From a study of photographs I had convinced myself that the northwest ridge might be the answer, but Rex Gibson assured us that both it and the large gully to the west were out of the question, judging from a near aerial reconnaissance. This left the route of the first ascent as the only possibility, which was far from encouraging, since that party had taken 16 hours to reach the summit and had indulged in such feats of acrobatics as three-man ladders on the way.

When, much to our surprise, July 28th dawned clear, we hurriedly broke camp, bought supplies, and bumped down the highway en route to Milepost 57. After stopping at Warden Brennan’s cabin for a final check-out, we turned the car off the road at the gravel flat by the old log shanty and made up our packs. While we were so engaged, Ray Garner and his party, on their way back to Arizona after accomplishing the first ascent of Brussels Peak, stopped by to wish us luck. Ray, most optimistically, advised us to take a jar of silver polish along.

The Sunwapta was forded with some effort, as the water was high, and we made things unnecessarily difficult for ourselves by going a bit too far upstream. We then followed the gravel flats south, crossing the tributary stream where it flows into the Sunwapta, and hung our wading shoes in a tree to be reclaimed later. A handsome falls thundered into the little box canyon, but a fine game trail was easily found ascending through the woods to the left, as promised. It was now after 5.00 P.M., so we shouldered our frame packs and started doggedly uphill. The trail followed close along the crumbling edge of the cliff for a considerable distance; and, when this finally petered out in the upper reaches, it was not difficult to make our own way along the bank.

Reaching the point where the entire valley is blocked by the snout of a glacier coming down from the left, carrying a load of huge morainal boulders, we decided to make camp at timberline just beyond. It took us an hour to work our way through this barrier, and we became thoroughly disgusted at such practical jokes. A grassy knoll decked with small spruces led us to a level spot protected by a large boulder. Here we quickly pitched our tent. It was about 8.00 P.M. and beginning to rain again. Fred fought a winning battle with the damp firewood I collected, and we retired to the soporific patter of raindrops on the tent roof.

It was still pattering steadily next morning, and we lay in our sacks until Fred was driven by hunger to tackle the breakfast problem. When I eventually crawled out, large clouds of smoke and steam were rising from the “fire,” and some time later breakfast was ready and quickly consumed. Fred scrambled up to investigate a small hanging glacier, while I gathered more firewood and amused myself by building a cairn. When the rain freshened I would retreat to my sack. It began to look as though we should not even see Mount Alberta, much less climb it.

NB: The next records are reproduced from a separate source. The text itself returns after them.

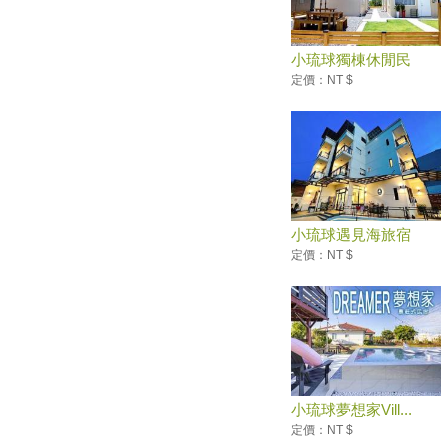
小琉球海灘貨幣 發出第1500顆
巨大海盜船、溜滑梯白沙坑 屏
東全新免費親子景點正式開放
小琉球獨棟休閒民
小琉球1日遊建議行程
宿-...
定價：NT $
小琉球浮潛還能這樣玩！賞夕陽
×半潛艇 小琉球低碳6玩法
〈228連假何處去〉宜蘭、花蓮
行程規劃 別忽略這些園區亮點
香港旅遊平台：台灣燈會美似海
邊的TeamLab
小琉球遇見海旅宿
年後旅行甩肉去！「6大健行目
定價：NT $
的地」讓你賞美景、練腳力走出
好身材
360度環景視野超壯觀！全台4
大絕美健行地區 週末就上山去
春節吃太多？年後旅遊健行甩肉
去！
打造小琉球成無塑島 青年推動
小琉球夢想家Vill...
「琉行杯共享」
定價：NT $
海緣民宿-最浪漫的小琉球浮潛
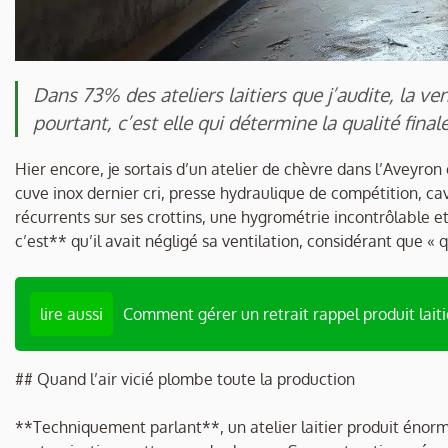
Dans 73% des ateliers laitiers que j’audite, la ven
pourtant, c’est elle qui détermine la qualité fina
Hier encore, je sortais d’un atelier de chèvre dans l’Aveyro
cuve inox dernier cri, presse hydraulique de compétition, ca
récurrents sur ses crottins, une hygrométrie incontrôlable et
c’est** qu’il avait négligé sa ventilation, considérant que « q
lire aussi
Comment gérer un retrait rappel produit laiti
## Quand l’air vicié plombe toute la production
**Techniquement parlant**, un atelier laitier produit énor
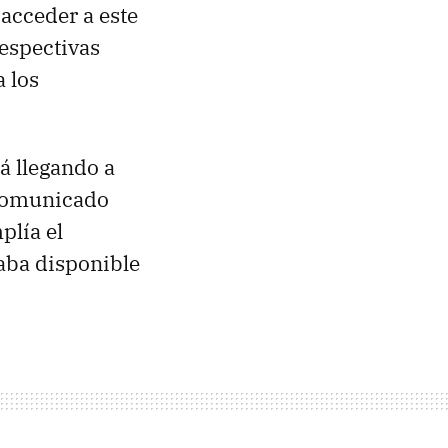
acceder a este
respectivas
 los
á llegando a
a comunicado
plía el
aba disponible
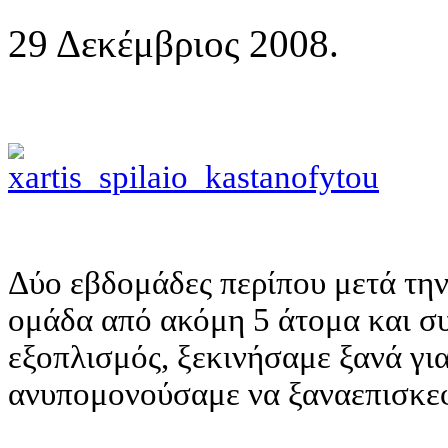
29 Δεκέμβριος 2008.
Δύο εβδομάδες περίπου μετά τη
ομάδα από ακόμη 5 άτομα και σ
εξοπλισμός, ξεκινήσαμε ξανά γι
ανυπομονούσαμε να ξαναεπισκε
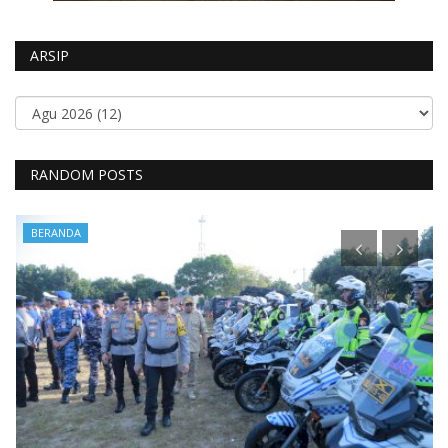
ARSIP
RANDOM POSTS
BERANDA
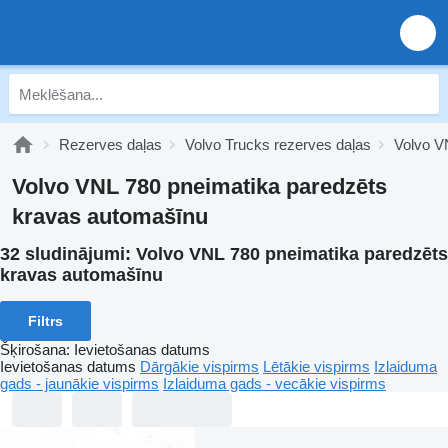
Rezerves daļas
Volvo Trucks rezerves daļas
Volvo V
Volvo VNL 780 pneimatika paredzēts
kravas automašīnu
32 sludinājumi:
Volvo VNL 780 pneimatika paredzēts
kravas automašīnu
Filtrs
Šķirošana
:
Ievietošanas datums
Ievietošanas datums
Dārgākie vispirms
Lētākie vispirms
Izlaiduma
gads - jaunākie vispirms
Izlaiduma gads - vecākie vispirms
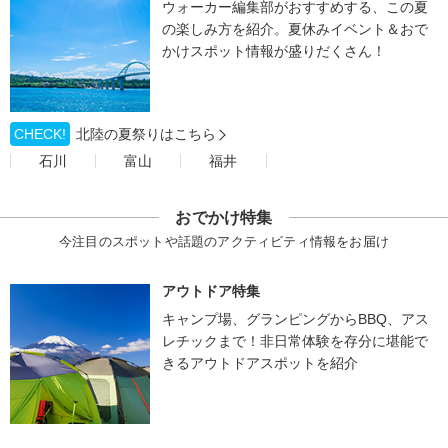
ウォーカー編集部がおすすめする、この夏
の楽しみ方を紹介。夏休みイベント＆おで
かけスポット情報が盛りだくさん！
CHECK!
北陸の夏祭りはこちら
石川
富山
福井
おでかけ特集
今注目のスポットや話題のアクティビティ情報をお届け
アウトドア特集
キャンプ場、グランピングからBBQ、アス
レチックまで！非日常体験を存分に堪能で
きるアウトドアスポットを紹介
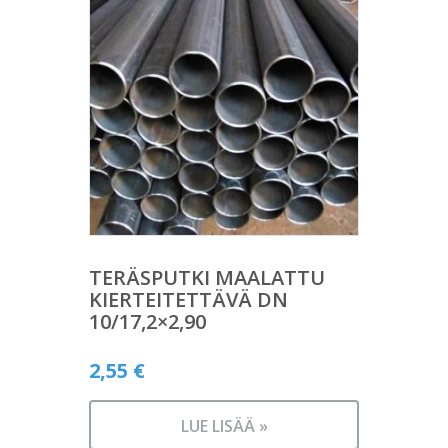
TERÄSPUTKI MAALATTU
KIERTEITETTÄVÄ DN
10/17,2×2,90
2,55
€
LUE LISÄÄ »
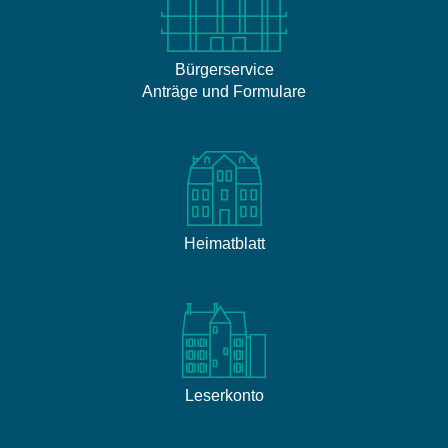
Bürgerservice
Anträge und Formulare
Heimatblatt
Leserkonto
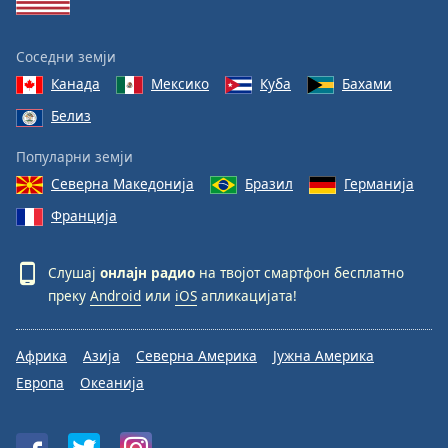
Соседни земји
Канада
Мексико
Куба
Бахами
Белиз
Популарни земји
Северна Македонија
Бразил
Германија
Франција
Слушај
онлајн радио
на твојот смартфон бесплатно
преку
Android
или
iOS
апликацијата!
Африка
Азија
Северна Америка
Јужна Америка
Европа
Океанија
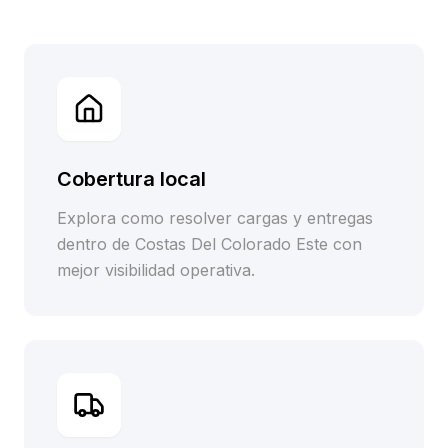
Cobertura local
Explora como resolver cargas y entregas
dentro de Costas Del Colorado Este con
mejor visibilidad operativa.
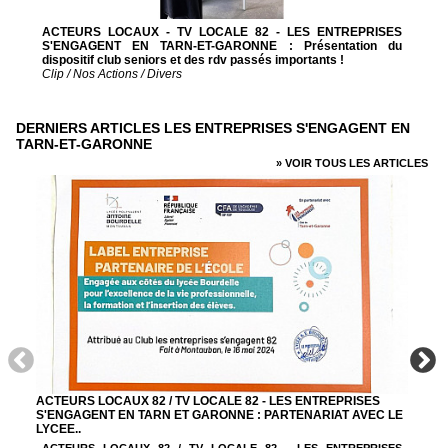
ACTEURS LOCAUX - TV LOCALE 82 - LES ENTREPRISES
S'ENGAGENT EN TARN-ET-GARONNE : Présentation du
dispositif club seniors et des rdv passés importants !
Clip / Nos Actions / Divers
DERNIERS ARTICLES LES ENTREPRISES S'ENGAGENT EN
TARN-ET-GARONNE
» VOIR TOUS LES ARTICLES
ACTEURS LOCAUX 82 / TV LOCALE 82 - LES ENTREPRISES
S'ENGAGENT EN TARN ET GARONNE : PARTENARIAT AVEC LE
LYCEE..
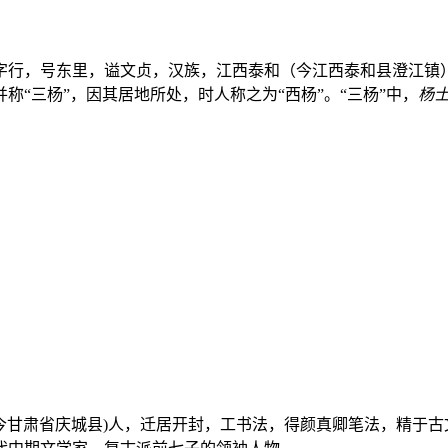
奇，以字行，号东里，谥文贞，汉族，江西泰和（今江西泰和县澄江
“三杨”，因其居地所处，时人称之为“西杨”。“三杨”中，
杨
安化县(今甘肃省庆城县)人，迁居开封，工书法，得颜真卿笔法，精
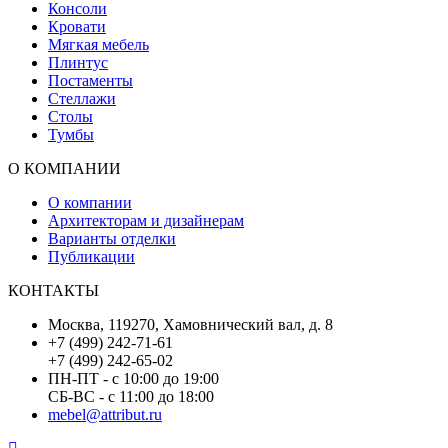
Консоли
Кровати
Мягкая мебель
Плинтус
Постаменты
Стеллажи
Столы
Тумбы
О КОМПАНИИ
О компании
Архитекторам и дизайнерам
Варианты отделки
Публикации
КОНТАКТЫ
Москва, 119270, Хамовнический вал, д. 8
+7 (499) 242-71-61
+7 (499) 242-65-02
ПН-ПТ - с 10:00 до 19:00
СБ-ВС - с 11:00 до 18:00
mebel@attribut.ru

After lunch the rain stopped, and we decided to break camp and move into position for attack in case, by some amazing stroke of good luck, the weather should perhaps clear. At 3.30 P.M. we were again on our way, and a short stroll took us to the moraine of the glacier below Mount Woolley. The ice was reached via some easy slabs to the left of the stream coming from its tongue, and we ambled up the gently sloping debris-strewn surface with the medial moraine to our left. This moraine leads to a steep scree slope crowned by a broken cliff, and we debated which gully was the true route. None looked too attractive to us with our heavy packs.

Picking the last wide gully to the right, we found that it took us to the scree saddle above without any difficulty other than the usual treadmill antics. The view which suddenly greeted us was most dramatic. Although we had climbed 4000 feet from the Sunwapta, Mount Alberta now towered above us, black and threatening, with clouds covering the upper portion of the summit ridge exactly as in one of A. O. Wheeler’s old photographs I had brought with me. The Twins and Mount Columbia rose from the gloomy depths of the Athabaska Valley in unbroken precipices, their flanks ornamented with snow and hanging glaciers.

A few hundred feet below us and in the direction of Mount Woolley was a black area of rock with a snow patch above and scree and the glacier below. Having dropped down to this, we cleared a place for the tent and built a rock wall windbreak, as the breeze was anything but gentle. Water was obtained from the snow patch drainage, and we heated chicken noodle soup over Heat Tabs, It was after 8.00 P.M. There was no reason for optimism about the weather or the mountain, and we retired without much hope of a real attempt on the peak next day.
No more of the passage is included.